Grand joueur, vous pouvez aussi l’être par la trace que vous avez laissé au sport de manière globale, sans forcément avoir touché les sommets inaccessibles que seuls les rares à avoir explosé les records et/ou décroché les titres les plus prestigieux, ont pu atteindre. Je pense ici à ces joueurs, clairement excellents, essentiels à l’histoire de ce sport, mais qui n’auront jamais la réputation internationale « ultime » dont jouit des Messi, Ronaldo, Pelé ou Maradona, pour ne citer qu’eux. Peut-on également nier que des joueurs auteurs de carrières de très grande qualité, mais véritablement connus uniquement par les fans de foot, ne sont pas de grands joueurs ?

Cela dit, je persiste à dire qu’un grand joueur peut se trouver à toute échelle. Mais dans ce cas, la grandeur a un rapport à une entité, club ou championnat, ou à un certain niveau de jeu. Loin des plus grandes sphères, existent des joueurs qui ont marqué par leur apport et leurs performances, que ce soit chez les professionnels, parfois à des niveaux plus modestes, ou chez les amateurs.
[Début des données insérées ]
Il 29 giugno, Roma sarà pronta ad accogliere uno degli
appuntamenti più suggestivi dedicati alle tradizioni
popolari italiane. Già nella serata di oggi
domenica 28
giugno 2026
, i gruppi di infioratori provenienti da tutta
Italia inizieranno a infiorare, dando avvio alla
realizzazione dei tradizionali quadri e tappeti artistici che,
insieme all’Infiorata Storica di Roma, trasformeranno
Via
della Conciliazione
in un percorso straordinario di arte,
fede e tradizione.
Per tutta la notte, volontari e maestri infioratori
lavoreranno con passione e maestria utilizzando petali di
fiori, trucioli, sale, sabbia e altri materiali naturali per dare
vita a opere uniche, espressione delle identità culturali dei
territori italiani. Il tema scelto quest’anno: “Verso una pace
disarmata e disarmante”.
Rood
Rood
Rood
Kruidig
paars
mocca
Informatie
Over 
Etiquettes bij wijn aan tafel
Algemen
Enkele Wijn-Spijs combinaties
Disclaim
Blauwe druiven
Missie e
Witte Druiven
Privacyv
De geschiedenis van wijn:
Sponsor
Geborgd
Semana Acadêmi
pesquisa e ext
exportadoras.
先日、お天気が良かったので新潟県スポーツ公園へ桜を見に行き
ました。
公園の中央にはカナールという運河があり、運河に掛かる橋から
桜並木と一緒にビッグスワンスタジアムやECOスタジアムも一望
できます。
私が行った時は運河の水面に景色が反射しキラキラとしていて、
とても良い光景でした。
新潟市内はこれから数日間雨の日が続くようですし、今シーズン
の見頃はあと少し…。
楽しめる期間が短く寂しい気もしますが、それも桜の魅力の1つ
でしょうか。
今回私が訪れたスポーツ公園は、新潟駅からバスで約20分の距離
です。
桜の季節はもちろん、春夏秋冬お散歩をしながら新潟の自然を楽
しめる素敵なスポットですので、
Sans être l’un des plus grands de tous les temps (à part pour les coup francs), Juninho est un grand de l’OL. Nacho Piatti sera toujours un grand de l’Impact (oui de l’Impact) tout comme Junior Negrao sera toujours un grand d’Ulsan Hyundai, ou Tom Pope à Port Vale, encore à un échelon plus bas. Et étant bénévole au MFCTG, amateur, là aussi de nombreux grands noms sont passés au sein du club montalbanais, et ont marqué les esprits par tout ce qu’ils ont accompli sur les terrains (et en dehors).
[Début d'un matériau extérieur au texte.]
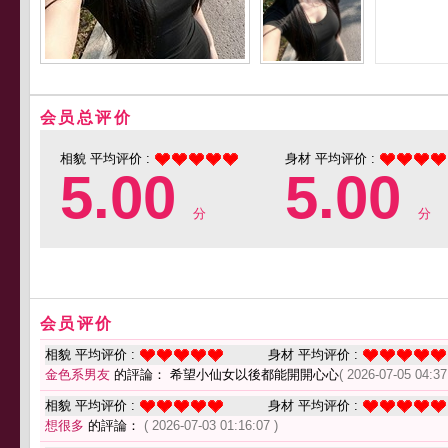
会员总评价
相貌 平均评价 :
身材 平均评价 :
5.00
5.00
分
分
会员评价
相貌 平均评价 :
身材 平均评价 :
金色系男友
的評論： 希望小仙女以後都能開開心心
( 2026-07-05 04:37
相貌 平均评价 :
身材 平均评价 :
想很多
的評論：
( 2026-07-03 01:16:07 )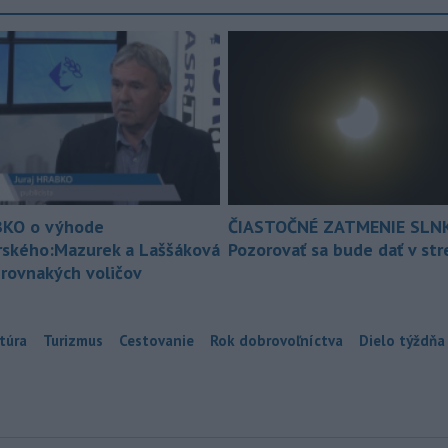
KO o výhode
ČIASTOČNÉ ZATMENIE SLN
rského:Mazurek a Laššáková
Pozorovať sa bude dať v st
 rovnakých voličov
túra
Turizmus
Cestovanie
Rok dobrovoľníctva
Dielo týždňa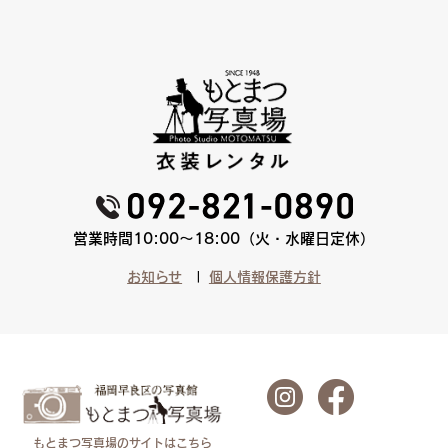
営業時間10:00〜18:00（火・水曜日定休）
お知らせ
個人情報保護方針
もとまつ写真場のサイトはこちら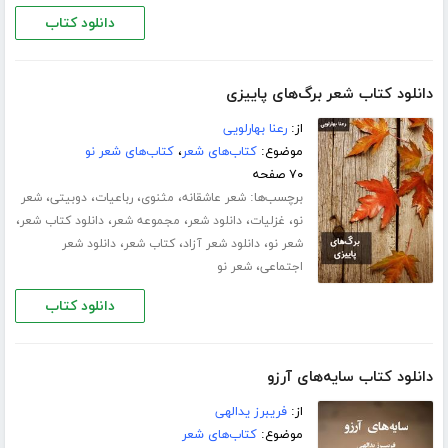
دانلود کتاب
دانلود کتاب شعر برگ‌های پاییزی
از:
رعنا بهارلویی
موضوع:
کتاب‌های شعر
،
کتاب‌های شعر نو
۷۰ صفحه
برچسب‌ها:
،
،
،
،
شعر عاشقانه
مثنوی
رباعیات
دوبیتی
شعر
،
،
،
،
،
نو
غزلیات
دانلود شعر
مجموعه شعر
دانلود کتاب شعر
،
،
،
شعر نو
دانلود شعر آزاد
کتاب شعر
دانلود شعر
،
اجتماعی
شعر نو
دانلود کتاب
دانلود کتاب سایه‌های آرزو
از:
فریبرز یدالهی
موضوع:
کتاب‌های شعر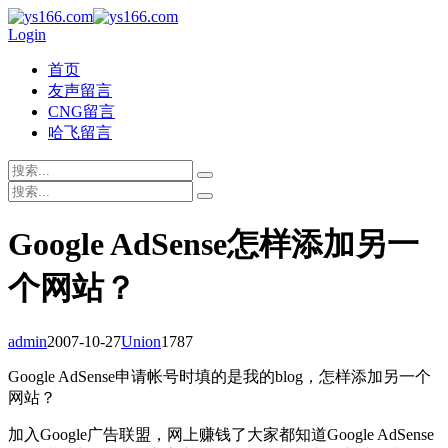
Login
首页
友声留言
CNG留言
哈飞留言
Google AdSense怎样添加另一
个网站？
admin
2007-10-27
Union
1787
Google AdSense申请帐号时填的是我的blog，怎样添加另一个
网站？
加入Google广告联盟，网上赚钱了大家都知道Google AdSense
Enfin, pour conclure, et en guise de dernier cas de figure, nous avons également chacun des joueurs que nous considérons tous subjectivement comme grands, qui nous ont marqué d’une façon ou d’une autre, et que l’on porte dans nos coeurs. Ceux-ci n’ont pas fait que marquer des buts, ou des points au classement, ils ont aussi marqué votre esprit.